札幌市円山公園内の風景を描いた。いつもの散歩コース上の景色である。描いた樹木は、6本のポプラ(イタリアヤマナラシ、西洋箱柳 明治42年に植樹、樹齢約120年)、中景中央のエルム(ハルニレ)、その他エゾヤマザクラ・アカマツ・シロヤナギなどである。遠景は円山のおおらかな稜線である。愛着のあるポプラを中心にその場の気持ちの良い光景を描きとめたいと思った。

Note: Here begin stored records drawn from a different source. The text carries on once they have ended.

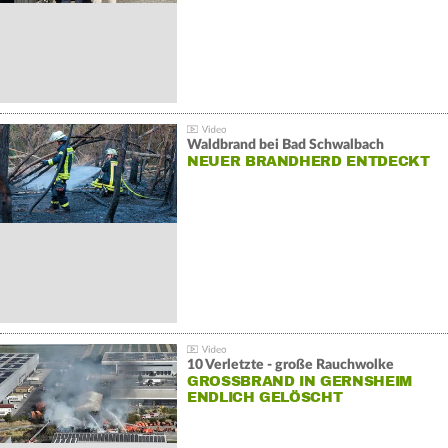
Waldbrand bei Bad Schwalbach
NEUER BRANDHERD ENTDECKT
10 Verletzte - große Rauchwolke
GROSSBRAND IN GERNSHEIM E
NDLICH GELÖSCHT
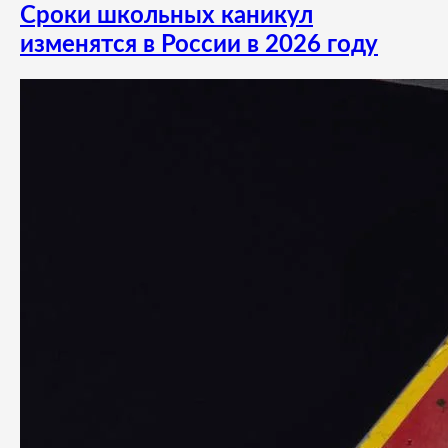
Сроки школьных каникул
изменятся в России в 2026 году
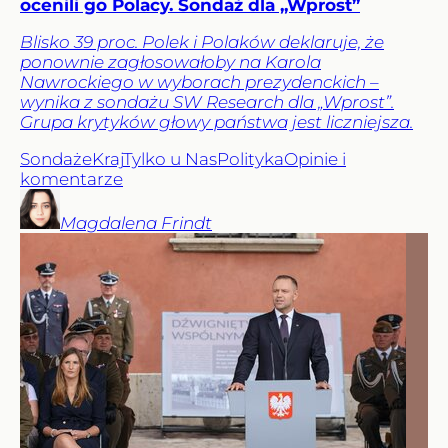
ocenili go Polacy. Sondaż dla „Wprost”
Blisko 39 proc. Polek i Polaków deklaruje, że
ponownie zagłosowałoby na Karola
Nawrockiego w wyborach prezydenckich –
wynika z sondażu SW Research dla „Wprost”.
Grupa krytyków głowy państwa jest liczniejsza.
Sondaże
Kraj
Tylko u Nas
Polityka
Opinie i
komentarze
Magdalena
Frindt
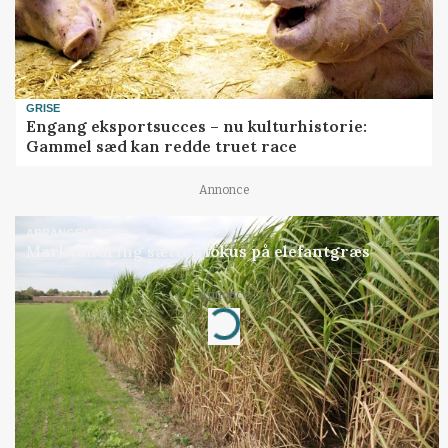
GRISE
Engang eksportsucces – nu kulturhistorie:
Gammel sæd kan redde truet race
Annonce
ARRANGEMENT
Markvandring sætter fokus på elefantgræs
Annonce
Loading...
Jobs
i samarbejde med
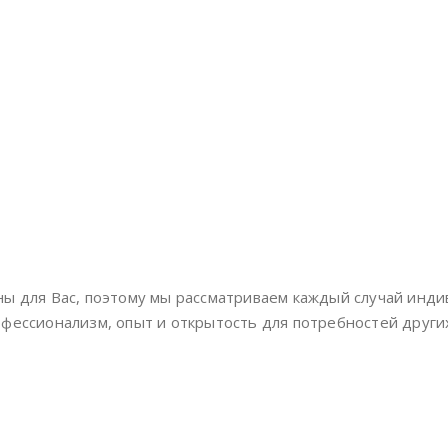
ны для Вас, поэтому мы рассматриваем каждый случай инди
ессионализм, опыт и открытость для потребностей других 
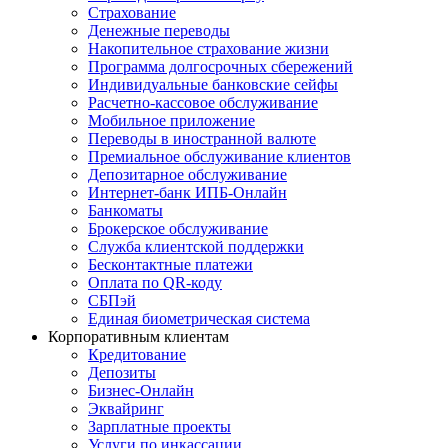
Страхование
Денежные переводы
Накопительное страхование жизни
Программа долгосрочных сбережений
Индивидуальные банковские сейфы
Расчетно-кассовое обслуживание
Мобильное приложение
Переводы в иностранной валюте
Премиальное обслуживание клиентов
Депозитарное обслуживание
Интернет-банк ИПБ-Онлайн
Банкоматы
Брокерское обслуживание
Служба клиентской поддержки
Бесконтактные платежи
Оплата по QR-коду
СБПэй
Единая биометрическая система
Корпоративным клиентам
Кредитование
Депозиты
Бизнес-Онлайн
Эквайринг
Зарплатные проекты
Услуги по инкассации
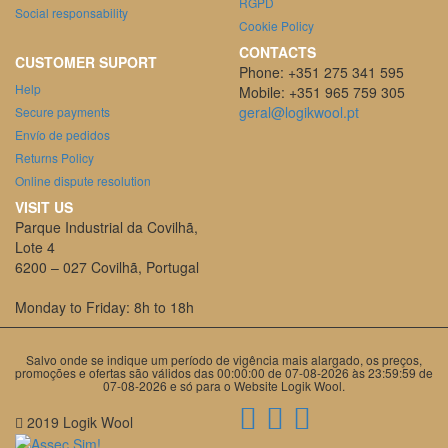
RGPD
Social responsability
Cookie Policy
CONTACTS
CUSTOMER SUPORT
Phone: +351 275 341 595
Help
Mobile: +351 965 759 305
geral@logikwool.pt
Secure payments
Envío de pedidos
Returns Policy
Online dispute resolution
VISIT US
Parque Industrial da Covilhã,
Lote 4
6200 – 027 Covilhã, Portugal
Monday to Friday: 8h to 18h
Salvo onde se indique um período de vigência mais alargado, os preços,
promoções e ofertas são válidos das 00:00:00 de 07-08-2026 às 23:59:59 de
07-08-2026 e só para o Website Logik Wool.
2019 Logik Wool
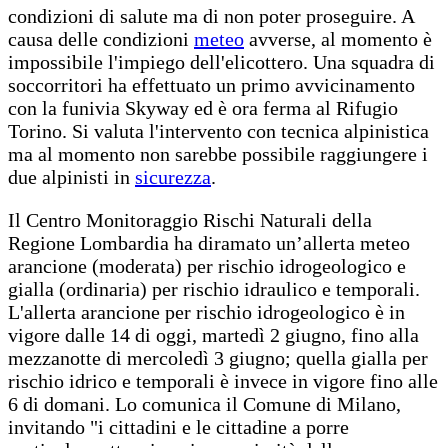
condizioni di salute ma di non poter proseguire. A
causa delle condizioni
meteo
avverse, al momento è
impossibile l'impiego dell'elicottero. Una squadra di
soccorritori ha effettuato un primo avvicinamento
con la funivia Skyway ed è ora ferma al Rifugio
Torino. Si valuta l'intervento con tecnica alpinistica
ma al momento non sarebbe possibile raggiungere i
due alpinisti in
sicurezza
.
Il Centro Monitoraggio Rischi Naturali della
Regione Lombardia ha diramato un’allerta meteo
arancione (moderata) per rischio idrogeologico e
gialla (ordinaria) per rischio idraulico e temporali.
L'allerta arancione per rischio idrogeologico è in
vigore dalle 14 di oggi, martedì 2 giugno, fino alla
mezzanotte di mercoledì 3 giugno; quella gialla per
rischio idrico e temporali è invece in vigore fino alle
6 di domani. Lo comunica il Comune di Milano,
invitando "i cittadini e le cittadine a porre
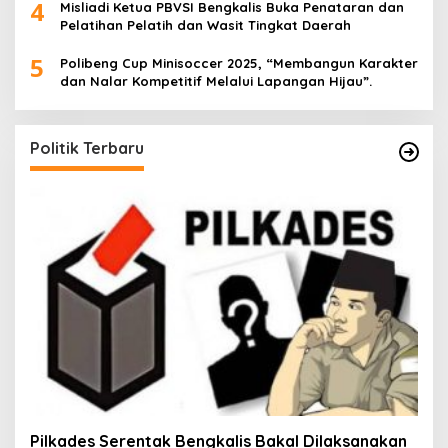
4
Misliadi Ketua PBVSI Bengkalis Buka Penataran dan
Pelatihan Pelatih dan Wasit Tingkat Daerah
5
Polibeng Cup Minisoccer 2025, “Membangun Karakter
dan Nalar Kompetitif Melalui Lapangan Hijau”.
Politik Terbaru
Pilkades Serentak Bengkalis Bakal Dilaksanakan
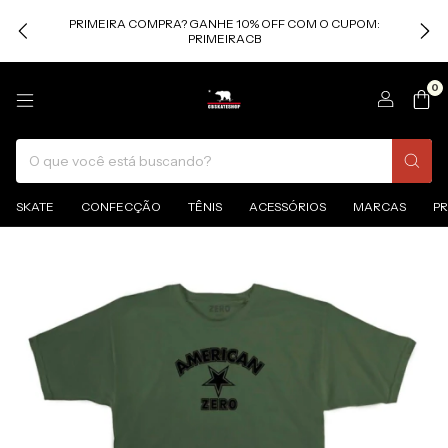
PRIMEIRA COMPRA? GANHE 10% OFF COM O CUPOM:
PRIMEIRACB
0
SKATE
CONFECÇÃO
TÊNIS
ACESSÓRIOS
MARCAS
P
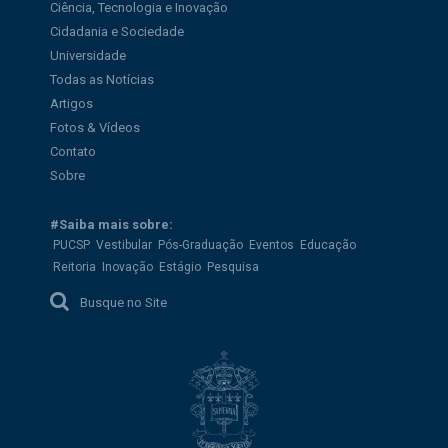
Ciência, Tecnologia e Inovação
Cidadania e Sociedade
Universidade
Todas as Notícias
Artigos
Fotos & Vídeos
Contato
Sobre
#Saiba mais sobre:
PUCSP
Vestibular
Pós-Graduação
Eventos
Educação
Reitoria
Inovação
Estágio
Pesquisa
Busque no Site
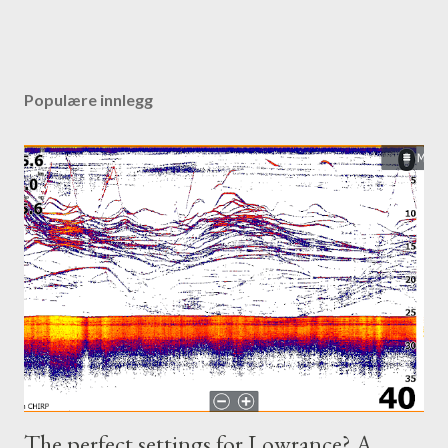
Populære innlegg
The perfect settings for Lowrance? A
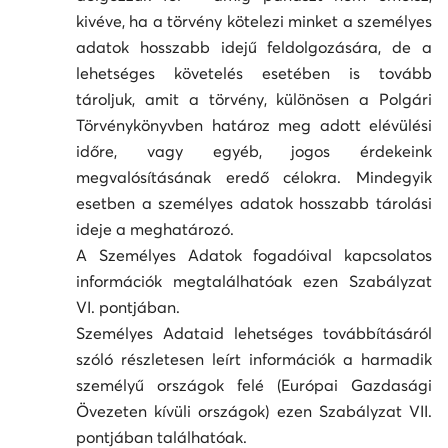
kivéve, ha a törvény kötelezi minket a személyes
adatok hosszabb idejű feldolgozására, de a
lehetséges követelés esetében is tovább
tároljuk, amit a törvény, különösen a Polgári
Törvénykönyvben határoz meg adott elévülési
időre, vagy egyéb, jogos érdekeink
megvalósításának eredő célokra. Mindegyik
esetben a személyes adatok hosszabb tárolási
ideje a meghatározó.
A Személyes Adatok fogadóival kapcsolatos
információk megtalálhatóak ezen Szabályzat
VI. pontjában.
Személyes Adataid lehetséges továbbításáról
szóló részletesen leírt információk a harmadik
személyű országok felé (Európai Gazdasági
Övezeten kívüli országok) ezen Szabályzat VII.
pontjában találhatóak.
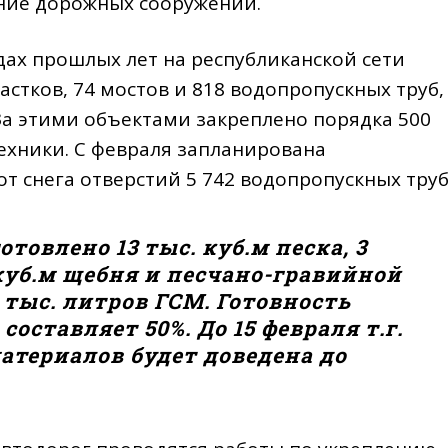
ние дорожных сооружений.
дах прошлых лет на республиканской сети
стков, 74 мостов и 818 водопропускных труб,
а этими объектами закреплено порядка 500
хники. С февраля запланирована
т снега отверстий 5 742 водопропускных труб
товлено 13 тыс. куб.м песка, 3
 куб.м щебня и песчано-гравийной
4 тыс. литров ГСМ. Готовность
ставляет 50%. До 15 февраля т.г.
атериалов будет доведена до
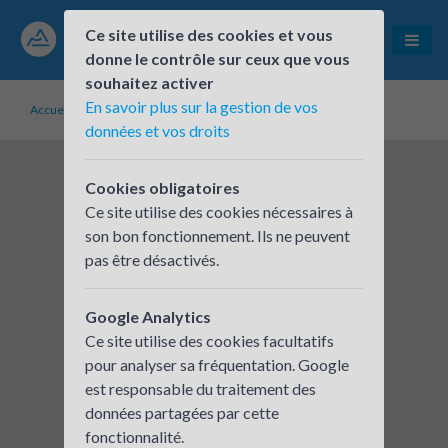
Ce site utilise des cookies et vous
donne le contrôle sur ceux que vous
souhaitez activer
En savoir plus sur la gestion de vos
Accueil
Établissements inscrits
CARSAT RA - DRÔME
données et vos droits
Cookies obligatoires
Ce site utilise des cookies nécessaires à
son bon fonctionnement. Ils ne peuvent
pas être désactivés.
Google Analytics
Ce site utilise des cookies facultatifs
pour analyser sa fréquentation. Google
est responsable du traitement des
données partagées par cette
fonctionnalité.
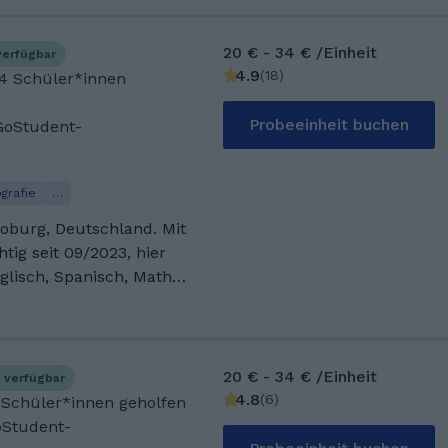
20 € - 34 € /Einheit
verfügbar
4.9
(
18
)
74 Schüler*innen
Probeeinheit buchen
GoStudent-
grafie
…
burg, Deutschland. Mit
htig seit 09/2023, hier
glisch, Spanisch, Mathe-
tlerweile mache ich das
 über 2000
tudent gemacht. Ich
elor in
20 € - 34 € /Einheit
 verfügbar
n
4.8
(
6
)
8 Schüler*innen geholfen
oStudent-
ll, American Football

写生は5月・6月・7月に実施した。ゆっくり時間をかけて眺め、描いてみた。定点観測のように写生をしている間、5月下旬に、オシドリがこのポプラの地上約20mの樹祠、2か所に巣を作り、メスのオシドリが抱卵していることを知ったり、 6月上旬、ポプラの高い枝から白い綿毛の種子が風に乗って舞い上がり、雪のように積もる「柳絮」という光景に出会えたり、7月には一気に輝く新緑になるうつろいを堪能することができたりと楽しんで取り組めた。
風にゆらぐポプラの葉の奏でる音や若葉の香り、清々しい空気感など、絵の中にいるような没入感を味わっていただけますと幸いです。